RECORDS SHOWN Start Marker

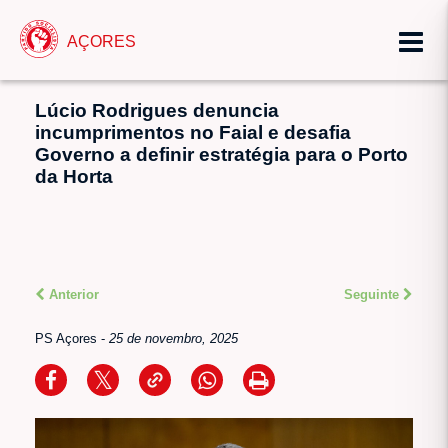
AÇORES
Lúcio Rodrigues denuncia
incumprimentos no Faial e desafia
Governo a definir estratégia para o Porto
da Horta
Anterior
Seguinte
PS Açores
-
25 de novembro, 2025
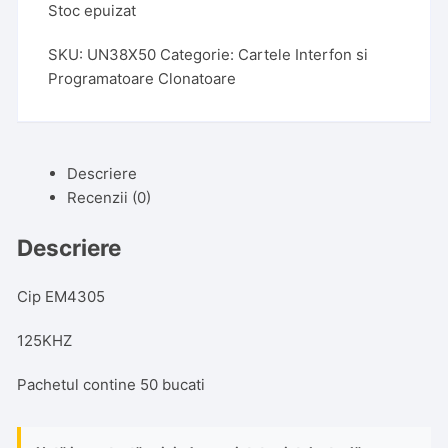
Stoc epuizat
SKU:
UN38X50
Categorie:
Cartele Interfon si
Programatoare Clonatoare
Descriere
Recenzii (0)
Descriere
Cip EM4305
125KHZ
Pachetul contine 50 bucati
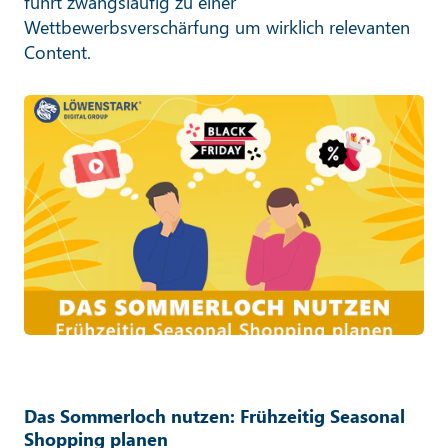
führt zwangsläufig zu einer
Wettbewerbsverschärfung um wirklich relevanten
Content.
Das Sommerloch nutzen: Frühzeitig Seasonal
Shopping planen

RECORDS SHOWN End Marker

## WHAT TO PRODUCE
Keeping the pictures out, output the records from above exactly and completely.

## RESPONSE TO THE TASK
AÇORES
Lúcio Rodrigues denuncia
incumprimentos no Faial e desafia
Governo a definir estratégia para o Porto
da Horta
Anterior
Seguinte
PS Açores
-
25 de novembro, 2025
Stoc epuizat
SKU:
UN38X50
Categorie:
Cartele Interfon si
Programatoare Clonatoare
Descriere
Recenzii (0)
Descriere
Cip EM4305
125KHZ
Pachetul contine 50 bucati
führt zwangsläufig zu einer
Wettbewerbsverschärfung um wirklich relevanten
Content.
Das Sommerloch nutzen: Frühzeitig Seasonal
Shopping planen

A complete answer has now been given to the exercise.